Notice: Page may contain affiliate links for which we may earn a small commission through services like Amazon Affiliates or Skimlinks.

IamSpartacus

Well-Known Member
Mar 14, 2016
2,516
650
113

I wasn't sure which was the best section to place this topic so since I use VMware as the underlying hypervisor for all my workloads I figured it was a good place to start.

Above is a very low level representation of my home network from a mainly physical connection standpoint. Blue connections are 1Gb and Purple is 10Gb.

I'm looking for suggestions for how best to segregate my storage traffic (iSCSI from FreeNAS to VMware cluster and UnRAID NFS shares) to optimize performance. My main priority is my media dockers (Plex, etc.) running in my UbuntuSvr VMs. Those have pooled NFS shares (from both UnRAID servers) mounted for the dockers to access. Right now everything is on the same VLAN except for vMotion which has it's own.

I just migrated from a vSAN setup which had it's own VLAN but now that all my VMs are going to be stored on my FreeNAS box and presented via iSCSI I'm concerned about performance.
 
  • Like
Reactions: marcoi

wildchild

Active Member
Feb 4, 2014
389
57
28
Why don't you put a 10g connection to each switch, using a vlan of their own, that way you could use for storage 2 seperated paths, on their own vswitch ( queue depth ) and enable round robin.
The 1 gb's i'd also put 1 path to each switch, maybe put those on a distributed vswitch and use lacp trunks

Verstuurd vanaf mijn ZP920+ met Tapatalk
 

IamSpartacus

Well-Known Member
Mar 14, 2016
2,516
650
113
Why don't you put a 10g connection to each switch, using a vlan of their own, that way you could use for storage 2 seperated paths, on their own vswitch ( queue depth ) and enable round robin.
The 1 gb's i'd also put 1 path to each switch, maybe put those on a distributed vswitch and use lacp trunks

Verstuurd vanaf mijn ZP920+ met Tapatalk
The X1052 is a 1Gb switch (outside of the port channel to the SG350XG) and the SG350XG is a 10Gb switch.
 

wildchild

Active Member
Feb 4, 2014
389
57
28
Ha that makes things a bit different.
So connect your 10g nic to the 10g switch :)
Since you need 3 vlans ( storagenet 1,storagenet2,vmotion), create 1 vswitch, but do make sure you hookup each nic only to 1 storagenet vlan, and setup a trunk for your vmotion vlan.
That way you could still use 2x rr iscsi paths and use 2 x 10g for multiple vmotions...
 

IamSpartacus

Well-Known Member
Mar 14, 2016
2,516
650
113
So connect your 10g nic to the 10g switch :)
I assume you mean 1g to 10g and as you can see from the two purple connections in the diagram, they already are.

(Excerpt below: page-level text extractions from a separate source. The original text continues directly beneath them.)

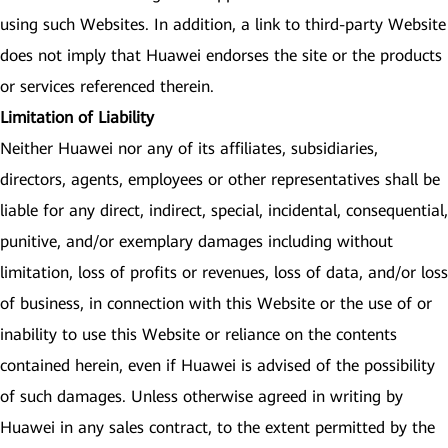
using such Websites. In addition, a link to third-party Website
does not imply that Huawei endorses the site or the products
or services referenced therein.
Limitation of Liability
Neither Huawei nor any of its affiliates, subsidiaries,
directors, agents, employees or other representatives shall be
liable for any direct, indirect, special, incidental, consequential,
punitive, and/or exemplary damages including without
limitation, loss of profits or revenues, loss of data, and/or loss
of business, in connection with this Website or the use of or
inability to use this Website or reliance on the contents
contained herein, even if Huawei is advised of the possibility
of such damages. Unless otherwise agreed in writing by
Huawei in any sales contract, to the extent permitted by the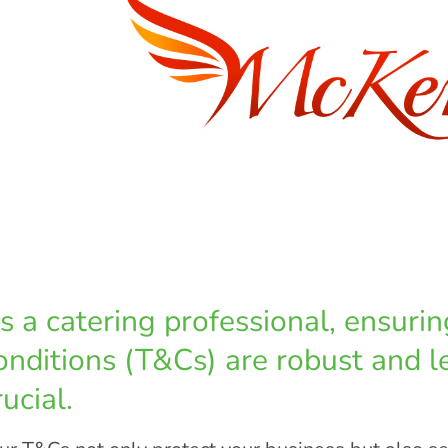
s a catering professional, ensuri
onditions (T&Cs) are robust and l
rucial.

Since you need 3 vlans ( storagenet 1,storagenet2,vmotion), create 1 vswitch, but do make sure you hookup each nic only to 1 storagenet vlan, and setup a trunk for your vmotion vlan.
That way you could still use 2x rr iscsi paths and use 2 x 10g for multiple vmotions...
I currently have 2 vDSs in vCenter. One for the dual 1Gb connections (Management) and one for the dual 10Gb connections (Storage, VM traffic). I do have Multi-NIC vMotion already setup.

So I guess my main question is what you alluded to. Should I separate the 10Gb NICs for different storage networks (iSCSI/NFS) or just separate by vmkernel and let VMware handle the load balancing.

As for FreeNAS being that it's baremetal, I'm not sure how best to configure my NICs on that end as it's my first foray into the BSD world.